EXERCISE DIRECTIONS →
Write out each record exactly as it stands. No pictures belong in the copy.

(Records from a data source)
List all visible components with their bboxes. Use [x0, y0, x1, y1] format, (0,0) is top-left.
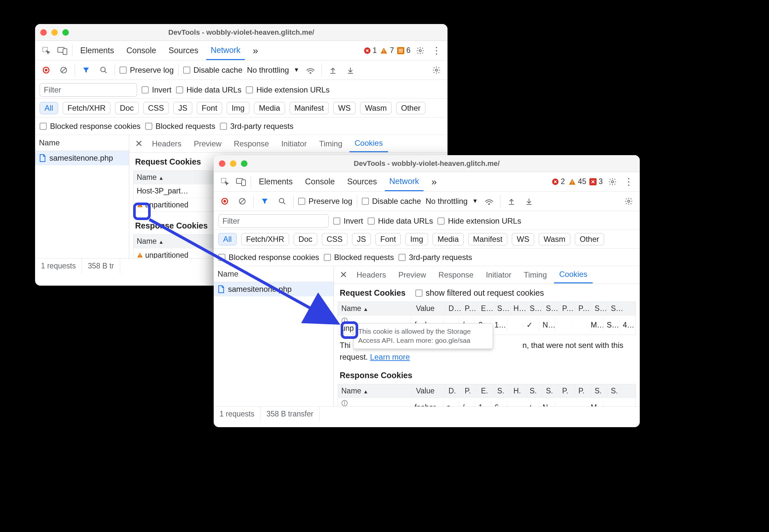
blocked-requests-checkbox[interactable]: Blocked requests: [324, 253, 394, 262]
table-header[interactable]: P.: [462, 385, 478, 397]
disable-cache-checkbox[interactable]: Disable cache: [362, 197, 421, 206]
network-conditions-icon[interactable]: [483, 195, 496, 208]
table-header[interactable]: P.: [575, 385, 591, 397]
table-header-name[interactable]: Name▲: [133, 171, 214, 184]
issues-count[interactable]: 3: [589, 177, 603, 186]
pill-wasm[interactable]: Wasm: [539, 233, 570, 245]
filter-icon[interactable]: [258, 195, 271, 208]
pill-media[interactable]: Media: [254, 102, 285, 114]
tab-cookies[interactable]: Cookies: [554, 266, 593, 283]
tab-elements[interactable]: Elements: [76, 41, 118, 60]
tab-console[interactable]: Console: [122, 41, 161, 60]
pill-fetchxhr[interactable]: Fetch/XHR: [63, 102, 110, 114]
pill-ws[interactable]: WS: [512, 233, 534, 245]
search-icon[interactable]: [276, 195, 289, 208]
pill-js[interactable]: JS: [352, 233, 371, 245]
tab-headers[interactable]: Headers: [351, 266, 391, 283]
tab-elements[interactable]: Elements: [254, 172, 297, 191]
tab-sources[interactable]: Sources: [342, 172, 381, 191]
table-header[interactable]: S...: [527, 302, 543, 315]
invert-checkbox[interactable]: Invert: [333, 217, 363, 226]
preserve-log-checkbox[interactable]: Preserve log: [119, 66, 174, 75]
tab-headers[interactable]: Headers: [147, 135, 187, 152]
blocked-cookies-checkbox[interactable]: Blocked response cookies: [40, 122, 141, 131]
pill-css[interactable]: CSS: [322, 233, 347, 245]
close-detail-icon[interactable]: ✕: [337, 269, 349, 280]
third-party-checkbox[interactable]: 3rd-party requests: [399, 253, 472, 262]
pill-font[interactable]: Font: [375, 233, 401, 245]
tab-console[interactable]: Console: [300, 172, 339, 191]
kebab-menu-icon[interactable]: ⋮: [430, 44, 443, 57]
chevron-down-icon[interactable]: ▼: [472, 198, 478, 204]
table-header[interactable]: S.: [494, 385, 510, 397]
close-detail-icon[interactable]: ✕: [132, 138, 145, 149]
tab-initiator[interactable]: Initiator: [481, 266, 517, 283]
error-count[interactable]: 2: [552, 177, 565, 186]
kebab-menu-icon[interactable]: ⋮: [622, 175, 635, 188]
table-header[interactable]: S.: [591, 385, 608, 397]
hide-ext-urls-checkbox[interactable]: Hide extension URLs: [438, 217, 521, 226]
tab-preview[interactable]: Preview: [393, 266, 431, 283]
table-header[interactable]: D...: [445, 302, 462, 315]
table-header[interactable]: Value: [413, 302, 445, 315]
record-icon[interactable]: [40, 64, 53, 77]
column-name[interactable]: Name: [35, 135, 129, 151]
table-row[interactable]: unpartitionedfoobarc…/1…6…✓N…M…: [338, 398, 636, 406]
blocked-cookies-checkbox[interactable]: Blocked response cookies: [218, 253, 319, 262]
network-conditions-icon[interactable]: [304, 64, 317, 77]
chevron-down-icon[interactable]: ▼: [293, 67, 299, 73]
show-filtered-checkbox[interactable]: show filtered out request cookies: [416, 288, 544, 298]
table-header[interactable]: S.: [543, 385, 559, 397]
settings-icon[interactable]: [414, 44, 427, 57]
pill-manifest[interactable]: Manifest: [468, 233, 508, 245]
hide-data-urls-checkbox[interactable]: Hide data URLs: [176, 85, 241, 94]
pill-all[interactable]: All: [40, 102, 58, 114]
table-header[interactable]: Name▲: [338, 385, 413, 397]
inspect-icon[interactable]: [218, 175, 231, 188]
filter-icon[interactable]: [80, 64, 93, 77]
learn-more-link[interactable]: Learn more: [370, 353, 410, 361]
table-header[interactable]: P...: [575, 302, 591, 315]
table-header[interactable]: P.: [559, 385, 575, 397]
warning-count[interactable]: 45: [568, 177, 587, 186]
tab-cookies[interactable]: Cookies: [349, 135, 388, 152]
settings-icon[interactable]: [606, 175, 619, 188]
pill-js[interactable]: JS: [173, 102, 192, 114]
table-header[interactable]: S...: [543, 302, 559, 315]
table-header[interactable]: E...: [478, 302, 494, 315]
pill-wasm[interactable]: Wasm: [360, 102, 392, 114]
table-header[interactable]: S...: [494, 302, 510, 315]
panel-settings-icon[interactable]: [622, 195, 635, 208]
table-header[interactable]: S...: [608, 302, 624, 315]
table-header[interactable]: Value: [413, 385, 445, 397]
error-count[interactable]: 1: [364, 46, 377, 55]
more-tabs-icon[interactable]: »: [427, 172, 441, 191]
table-header[interactable]: E.: [478, 385, 494, 397]
hide-ext-urls-checkbox[interactable]: Hide extension URLs: [246, 85, 329, 94]
tab-response[interactable]: Response: [433, 266, 479, 283]
table-header[interactable]: Name▲: [338, 302, 413, 315]
panel-settings-icon[interactable]: [430, 64, 443, 77]
table-header-name[interactable]: Name▲: [133, 235, 214, 248]
more-tabs-icon[interactable]: »: [248, 41, 263, 60]
preserve-log-checkbox[interactable]: Preserve log: [298, 197, 352, 206]
blocked-requests-checkbox[interactable]: Blocked requests: [145, 122, 215, 131]
pill-other[interactable]: Other: [575, 233, 604, 245]
tab-timing[interactable]: Timing: [314, 135, 347, 152]
search-icon[interactable]: [97, 64, 110, 77]
table-header[interactable]: S...: [591, 302, 608, 315]
filter-input[interactable]: Filter: [218, 214, 329, 228]
disable-cache-checkbox[interactable]: Disable cache: [183, 66, 242, 75]
device-toggle-icon[interactable]: [234, 175, 247, 188]
pill-all[interactable]: All: [218, 233, 237, 245]
pill-other[interactable]: Other: [396, 102, 426, 114]
request-row[interactable]: samesitenone.php: [214, 282, 333, 296]
pill-css[interactable]: CSS: [143, 102, 169, 114]
pill-media[interactable]: Media: [433, 233, 464, 245]
pill-img[interactable]: Img: [227, 102, 249, 114]
hide-data-urls-checkbox[interactable]: Hide data URLs: [367, 217, 433, 226]
table-header[interactable]: D.: [445, 385, 462, 397]
pill-doc[interactable]: Doc: [115, 102, 139, 114]
request-row[interactable]: samesitenone.php: [35, 151, 129, 165]
clear-icon[interactable]: [57, 64, 70, 77]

ANSWER FOR THIS EXERCISE →
List all visible components with their bboxes. Use [x0, y0, x1, y1] format, (0,0) is top-left.
blocked-requests-checkbox[interactable]: Blocked requests: [324, 253, 394, 262]
table-header[interactable]: P.: [462, 385, 478, 397]
disable-cache-checkbox[interactable]: Disable cache: [362, 197, 421, 206]
network-conditions-icon[interactable]: [483, 195, 496, 208]
table-header[interactable]: P.: [575, 385, 591, 397]
table-header-name[interactable]: Name▲: [133, 171, 214, 184]
issues-count[interactable]: 3: [589, 177, 603, 186]
pill-wasm[interactable]: Wasm: [539, 233, 570, 245]
filter-icon[interactable]: [258, 195, 271, 208]
pill-media[interactable]: Media: [254, 102, 285, 114]
tab-cookies[interactable]: Cookies: [554, 266, 593, 283]
tab-elements[interactable]: Elements: [76, 41, 118, 60]
tab-console[interactable]: Console: [122, 41, 161, 60]
pill-fetchxhr[interactable]: Fetch/XHR: [63, 102, 110, 114]
pill-ws[interactable]: WS: [512, 233, 534, 245]
search-icon[interactable]: [276, 195, 289, 208]
pill-js[interactable]: JS: [352, 233, 371, 245]
tab-headers[interactable]: Headers: [351, 266, 391, 283]
tab-elements[interactable]: Elements: [254, 172, 297, 191]
tab-sources[interactable]: Sources: [342, 172, 381, 191]
table-header[interactable]: S...: [527, 302, 543, 315]
invert-checkbox[interactable]: Invert: [333, 217, 363, 226]
preserve-log-checkbox[interactable]: Preserve log: [119, 66, 174, 75]
tab-headers[interactable]: Headers: [147, 135, 187, 152]
blocked-cookies-checkbox[interactable]: Blocked response cookies: [40, 122, 141, 131]
pill-css[interactable]: CSS: [322, 233, 347, 245]
close-detail-icon[interactable]: ✕: [337, 269, 349, 280]
third-party-checkbox[interactable]: 3rd-party requests: [399, 253, 472, 262]
pill-font[interactable]: Font: [375, 233, 401, 245]
tab-console[interactable]: Console: [300, 172, 339, 191]
kebab-menu-icon[interactable]: ⋮: [430, 44, 443, 57]
chevron-down-icon[interactable]: ▼: [472, 198, 478, 204]
table-header[interactable]: S.: [494, 385, 510, 397]
close-detail-icon[interactable]: ✕: [132, 138, 145, 149]
tab-initiator[interactable]: Initiator: [481, 266, 517, 283]
error-count[interactable]: 2: [552, 177, 565, 186]
kebab-menu-icon[interactable]: ⋮: [622, 175, 635, 188]
table-header[interactable]: S.: [591, 385, 608, 397]
hide-ext-urls-checkbox[interactable]: Hide extension URLs: [438, 217, 521, 226]
tab-preview[interactable]: Preview: [393, 266, 431, 283]
table-header[interactable]: D...: [445, 302, 462, 315]
table-header[interactable]: Value: [413, 302, 445, 315]
record-icon[interactable]: [40, 64, 53, 77]
column-name[interactable]: Name: [35, 135, 129, 151]
table-row[interactable]: unpartitionedfoobarc…/1…6…✓N…M…: [338, 398, 636, 406]
blocked-cookies-checkbox[interactable]: Blocked response cookies: [218, 253, 319, 262]
network-conditions-icon[interactable]: [304, 64, 317, 77]
chevron-down-icon[interactable]: ▼: [293, 67, 299, 73]
show-filtered-checkbox[interactable]: show filtered out request cookies: [416, 288, 544, 298]
table-header[interactable]: S.: [543, 385, 559, 397]
settings-icon[interactable]: [414, 44, 427, 57]
pill-manifest[interactable]: Manifest: [468, 233, 508, 245]
hide-data-urls-checkbox[interactable]: Hide data URLs: [176, 85, 241, 94]
pill-all[interactable]: All: [40, 102, 58, 114]
table-header[interactable]: Name▲: [338, 385, 413, 397]
inspect-icon[interactable]: [218, 175, 231, 188]
filter-icon[interactable]: [80, 64, 93, 77]
learn-more-link[interactable]: Learn more: [370, 353, 410, 361]
table-header[interactable]: P...: [575, 302, 591, 315]
table-header[interactable]: P.: [559, 385, 575, 397]
warning-count[interactable]: 45: [568, 177, 587, 186]
tab-cookies[interactable]: Cookies: [349, 135, 388, 152]
settings-icon[interactable]: [606, 175, 619, 188]
pill-js[interactable]: JS: [173, 102, 192, 114]
table-header[interactable]: S...: [543, 302, 559, 315]
table-header[interactable]: E...: [478, 302, 494, 315]
pill-wasm[interactable]: Wasm: [360, 102, 392, 114]
table-header[interactable]: S...: [494, 302, 510, 315]
panel-settings-icon[interactable]: [622, 195, 635, 208]
table-header[interactable]: S...: [608, 302, 624, 315]
table-header[interactable]: Value: [413, 385, 445, 397]
error-count[interactable]: 1: [364, 46, 377, 55]
more-tabs-icon[interactable]: »: [427, 172, 441, 191]
table-header[interactable]: E.: [478, 385, 494, 397]
hide-ext-urls-checkbox[interactable]: Hide extension URLs: [246, 85, 329, 94]
tab-response[interactable]: Response: [433, 266, 479, 283]
table-header[interactable]: Name▲: [338, 302, 413, 315]
panel-settings-icon[interactable]: [430, 64, 443, 77]
table-header-name[interactable]: Name▲: [133, 235, 214, 248]
more-tabs-icon[interactable]: »: [248, 41, 263, 60]
preserve-log-checkbox[interactable]: Preserve log: [298, 197, 352, 206]
blocked-requests-checkbox[interactable]: Blocked requests: [145, 122, 215, 131]
pill-other[interactable]: Other: [575, 233, 604, 245]
tab-timing[interactable]: Timing: [314, 135, 347, 152]
search-icon[interactable]: [97, 64, 110, 77]
table-header[interactable]: S...: [591, 302, 608, 315]
filter-input[interactable]: Filter: [218, 214, 329, 228]
disable-cache-checkbox[interactable]: Disable cache: [183, 66, 242, 75]
device-toggle-icon[interactable]: [234, 175, 247, 188]
pill-all[interactable]: All: [218, 233, 237, 245]
pill-other[interactable]: Other: [396, 102, 426, 114]
request-row[interactable]: samesitenone.php: [214, 282, 333, 296]
pill-css[interactable]: CSS: [143, 102, 169, 114]
pill-media[interactable]: Media: [433, 233, 464, 245]
pill-img[interactable]: Img: [227, 102, 249, 114]
hide-data-urls-checkbox[interactable]: Hide data URLs: [367, 217, 433, 226]
table-header[interactable]: D.: [445, 385, 462, 397]
pill-doc[interactable]: Doc: [115, 102, 139, 114]
request-row[interactable]: samesitenone.php: [35, 151, 129, 165]
clear-icon[interactable]: [57, 64, 70, 77]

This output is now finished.